TRM Labs reports over $2.1 billion stolen across 75 cryptocurrency incidents during first half of 2025.

Infrastructure attacks targeting private keys and seed phrases dominate theft methods while state-sponsored hackers increasingly use cryptocurrency crime for geopolitical objectives.

Bybit breach reshapes cryptocurrency theft landscape with $1.5 billion loss

The February 2025 Bybit hack was the largest crypto heist ever, with $1.5 billion stolen from the exchange in what TRM Labs attributes to North Korean state actors. The single breach accounted for nearly 70% of overall cryptocurrency losses for the first half of 2025 and changed the dynamics of theft.

The Bybit hack escalated the average hack size to almost $30 million, double the $15 million average recorded in H1 2024. Even as much as February was skewed in sheer numbers, January, April, May, and June each recorded over $100 million in total thefts, pointing towards ongoing and widespread threats to the cryptocurrency space.

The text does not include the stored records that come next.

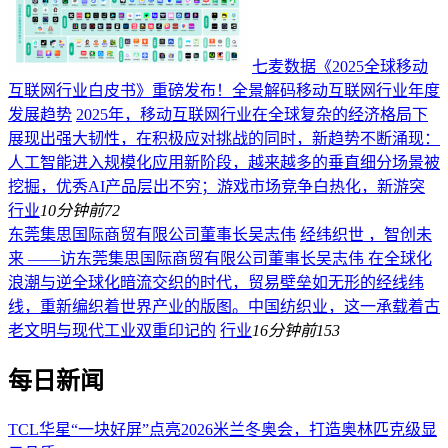
七麦数据《2025全球移动
互联网行业白皮书》重磅发布！全景解码移动互联网行业年度
发展趋势
2025年，移动互联网行业在全球复杂的经济格局下
展现出强大韧性，在积极应对挑战的同时，新趋势不断涌现：
人工智能进入规模化应用新阶段，越来越多的垂直细分场景被
挖掘，优秀AI产品层出不穷；游戏市场竞争白热化，新游突
行业
10分钟前
72
东莞集思国际商贸有限公司董事长吴志伟
经纬织世 ，智创未
来 ——访东莞集思国际商贸有限公司董事长吴志伟 在全球化
浪潮与逆全球化暗流交织的时代，贸易壁垒如无形的经线纬
线，重新编织着世界产业的版图。中国纺织业，这一承载着古
老文明与现代工业双重印记的
行业
16分钟前
153
每日新闻
TCL华星“一块好屏”点亮2026米兰冬奥会，打造奥林匹克级显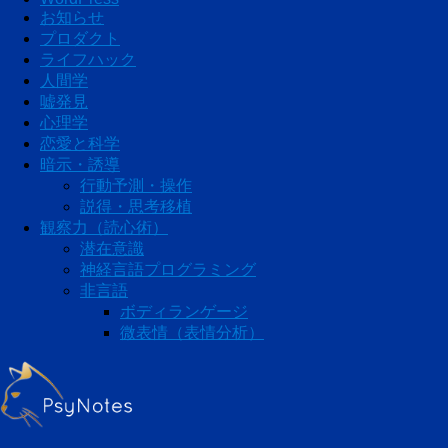
お知らせ
プロダクト
ライフハック
人間学
嘘発見
心理学
恋愛と科学
暗示・誘導
行動予測・操作
説得・思考移植
観察力（読心術）
潜在意識
神経言語プログラミング
非言語
ボディランゲージ
微表情（表情分析）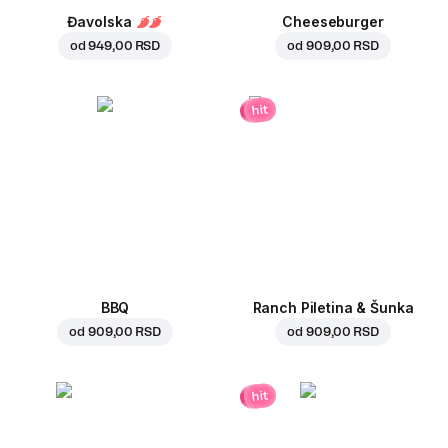
Đavolska
Cheeseburger
od
949,00 RSD
od
909,00 RSD
hit
BBQ
Ranch Piletina & Šunka
od
909,00 RSD
od
909,00 RSD
hit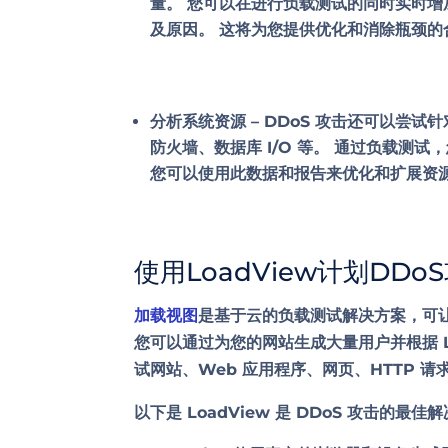
量。 您可以在进行负载测试的同时实时增
及原因。 这将为您提供优化和消除瓶颈的
分析系统资源
– DDoS 攻击还可以尝试
防火墙
、数据库 I/O 等。 通过负载测
您可以使用此数据和报告来优化和扩展资源
使用LoadView计划DDo
加载视图
是基于云的负载测试解决方案，可
您可以通过为您的网站生成大量用户并根据 L
试网站、Web 应用程序、网页、HTTP 
以下是
LoadView 是
DDoS 攻击的最佳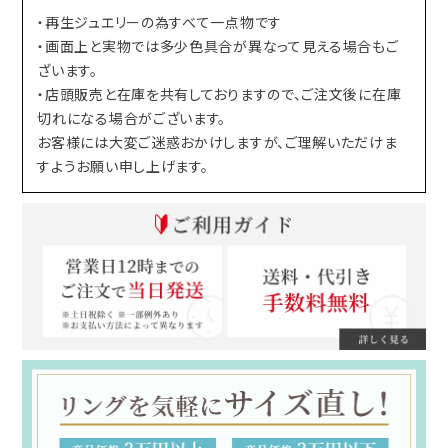
・再生ジュエリーの為すべて一点物です
・画面上と実物では多少色具合が異なって見える場合もご
ざいます。
・店頭販売と在庫を共有しておりますので、ご注文後に在庫
切れになる場合がございます。
お客様には大変ご迷惑おかけしますが、ご理解いただけま
すようお願い申し上げます。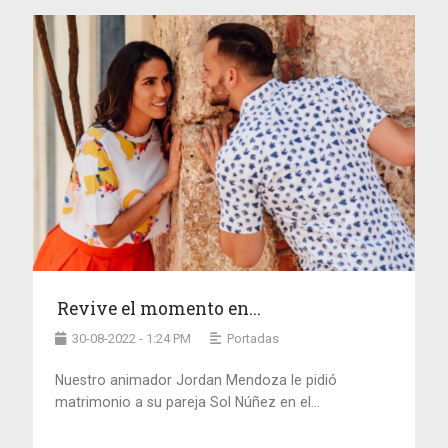
Revive el momento en...
30-08-2022 - 1:24 PM
Portadas
Nuestro animador Jordan Mendoza le pidió
matrimonio a su pareja Sol Núñez en el...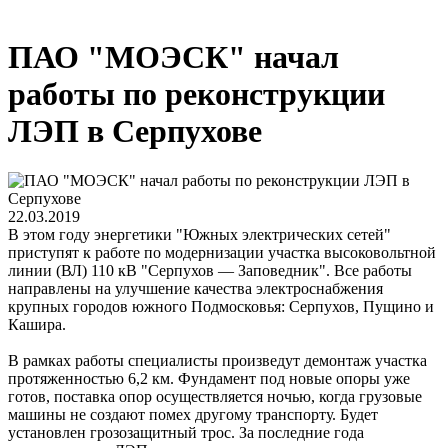
ПАО "МОЭСК" начал
работы по реконструкции
ЛЭП в Серпухове
22.03.2019
В этом году энергетики "Южных электрических сетей"
приступят к работе по модернизации участка высоковольтной
линии (ВЛ) 110 кВ "Серпухов — Заповедник". Все работы
направлены на улучшение качества электроснабжения
крупных городов южного Подмосковья: Серпухов, Пущино и
Кашира.
В рамках работы специалисты произведут демонтаж участка
протяженностью 6,2 км. Фундамент под новые опоры уже
готов, поставка опор осуществляется ночью, когда грузовые
машины не создают помех другому транспорту. Будет
установлен грозозащитный трос. За последние года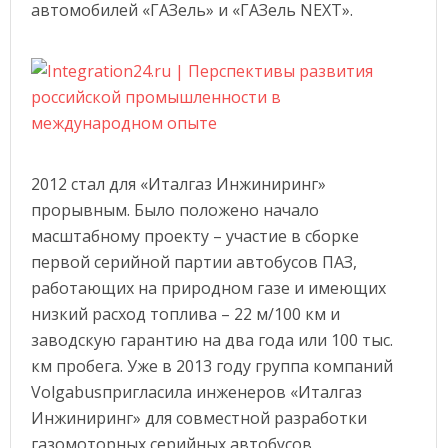
автомобилей «ГАЗель» и «ГАЗель NEXT».
2012 стал для «Италгаз Инжиниринг»
прорывным. Было положено начало
масштабному проекту – участие в сборке
первой серийной партии автобусов ПАЗ,
работающих на природном газе и имеющих
низкий расход топлива – 22 м/100 км и
заводскую гарантию на два года или 100 тыс.
км пробега. Уже в 2013 году группа компаний
Volgabusпригласила инженеров «Италгаз
Инжиниринг» для совместной разработки
газомоторных серийных автобусов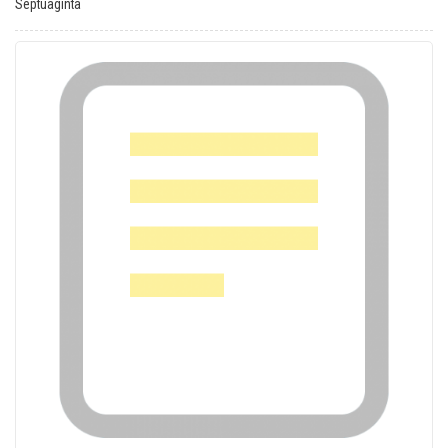
Septuaginta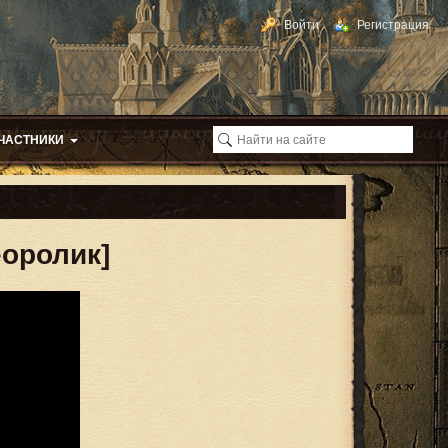
Войти
Регистрация
ЧАСТНИКИ
]
оролик]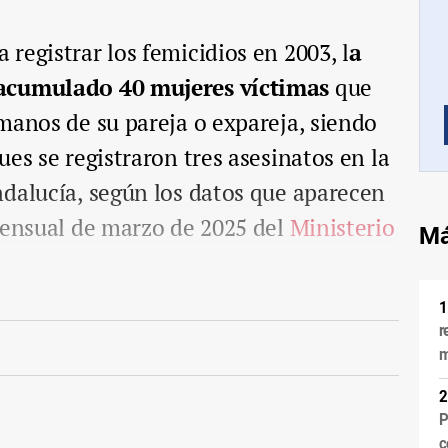
registrar los femicidios en 2003, l
a
 acumulado 40 mujeres víctimas
que
manos de su pareja o expareja, siendo
pues se registraron tres asesinatos en la
dalucía, según los datos que aparecen
mensual de marzo de 2025 del
Ministerio
Má
r
m
P
c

Seed phrase leaks and front-end hacks fuel major crypto losses in 2025.Source: TRM Labs

The magnitude of the Bybit hack rendered H1 2025 a record-breaking season for cryptocurrency theft, recording higher volumes of theft than the former H1 record of 2022 by a margin of around 10% and matching total losses of 2024. The trend of theft in this direction is towards the risk concentration at larger centralized exchanges and towards their appeal to experienced threat actors.

TRM Labs noted: “This incident alone accounted for nearly 70% of total losses so far this year, pushing the average hack size to nearly USD 30 million, double the USD 15 million average in H1 2024.”

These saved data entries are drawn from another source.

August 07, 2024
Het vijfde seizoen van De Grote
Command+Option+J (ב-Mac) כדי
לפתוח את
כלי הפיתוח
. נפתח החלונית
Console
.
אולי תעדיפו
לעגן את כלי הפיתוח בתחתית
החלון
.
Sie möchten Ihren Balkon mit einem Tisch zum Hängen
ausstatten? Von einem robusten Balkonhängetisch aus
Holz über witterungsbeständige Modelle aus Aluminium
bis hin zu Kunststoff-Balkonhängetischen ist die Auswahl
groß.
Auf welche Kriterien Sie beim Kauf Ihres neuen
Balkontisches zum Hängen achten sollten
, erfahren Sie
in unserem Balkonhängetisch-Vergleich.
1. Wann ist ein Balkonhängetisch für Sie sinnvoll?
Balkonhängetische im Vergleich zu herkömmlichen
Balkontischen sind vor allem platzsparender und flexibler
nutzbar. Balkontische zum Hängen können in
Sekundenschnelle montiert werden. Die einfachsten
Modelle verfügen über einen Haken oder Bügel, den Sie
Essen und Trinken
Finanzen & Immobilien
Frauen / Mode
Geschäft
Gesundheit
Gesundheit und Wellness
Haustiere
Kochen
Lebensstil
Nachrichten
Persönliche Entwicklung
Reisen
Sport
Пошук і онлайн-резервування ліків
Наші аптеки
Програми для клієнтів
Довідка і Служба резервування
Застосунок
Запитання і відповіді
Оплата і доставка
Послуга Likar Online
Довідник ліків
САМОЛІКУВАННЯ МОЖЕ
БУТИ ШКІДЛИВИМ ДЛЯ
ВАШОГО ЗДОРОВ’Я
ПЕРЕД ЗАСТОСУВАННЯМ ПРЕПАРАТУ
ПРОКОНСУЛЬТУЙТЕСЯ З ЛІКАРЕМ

North Korean state actors dominate cryptocurrency theft operations

TRM Labs data identifies North Korea-linked actors as being behind $1.6 billion of the total of stolen assets in H1 2025 and accountable for approximately 70% of total crypto theft for the period. The all-time high figure, combined with the Bybit hack, indicates continued upward activity by the Democratic People’s Republic of Korea to utilize illicit cryptocurrency gains for strategic purposes.

North Korean actions extend from sanctions evasion to support nuclear weapons initiatives and become part of state policy as central components. The quantity of actions cements North Korea’s position as the most active state actor threat within the cryptocurrency space, using digital asset theft as an essential statecraft capability.

Other government actors are increasingly using cryptocurrency hacks for geopolitical ends. The reputed Israel-linked Gonjeshke Darande, or Predatory Sparrow, hacked Iran’s largest cryptocurrency exchange Nobitex on June 18, 2025, and stole more than $90 million in what seems politically motivated rather than financially.

The hackers transferred the stolen Nobitex funds into unspendable vanity addresses without corresponding private keys. This suggests symbolic or political motivations as opposed to economic ones.

Infrastructure attacks dominate theft methods

Infrastructure attacks account for over 80% of funds stolen in H1 2025 and are ten times larger on average than all other types of attacks on cryptocurrency infrastructure. Infrastructure attacks target the technical underpinnings of digital asset infrastructure with the goal of achieving unauthorized control, influencing users, or diverting assets through compromised foundational security elements.

Private key and seed phrase theft and front-end compromise are the main infrastructure attack vectors that take advantage of the intrinsic vulnerabilities in cryptocurrency security infrastructures. Social engineering and insider actors are normally behind these attacks, revealing vulnerabilities at the core of cryptographic security systems.

Protocol exploits were another 12% of total losses, showing continued exposures within decentralized finance smart contracts. They take advantage of exposures within blockchain protocol smart contracts or underlying logic to pilfer or take control of system behavior through techniques such as flash loan and re-entrancy exploits.